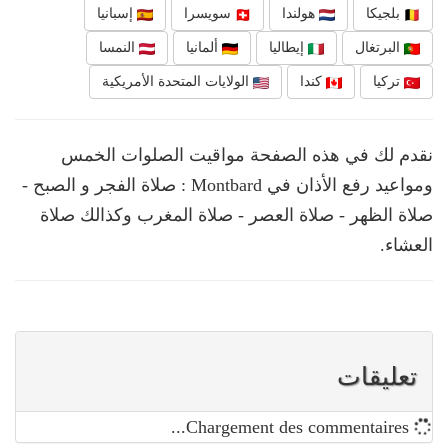
بلجيكا
هولندا
سويسرا
إسبانيا
البرتغال
إيطاليا
ألمانيا
النمسا
تركيا
كندا
الولايات المتحدة الأمريكية
نقدم لك في هذه الصفحة مواقيت الصلوات الخمس
ومواعيد رفع الأذان في Montbard : صلاة الفجر و الصبح -
صلاة الظهر - صلاة العصر - صلاة المغرب وكذالك صلاة
العشاء.
تعليقات
Chargement des commentaires...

◇ ◇ ◇

▶ **Task objective**:
Reproduce every record verbatim, please. Omit the images.

▶ **Answer**:
بلجيكا
هولندا
سويسرا
إسبانيا
البرتغال
إيطاليا
ألمانيا
النمسا
تركيا
كندا
الولايات المتحدة الأمريكية
نقدم لك في هذه الصفحة مواقيت الصلوات الخمس
ومواعيد رفع الأذان في Montbard : صلاة الفجر و الصبح -
صلاة الظهر - صلاة العصر - صلاة المغرب وكذالك صلاة
العشاء.
تعليقات
Chargement des commentaires...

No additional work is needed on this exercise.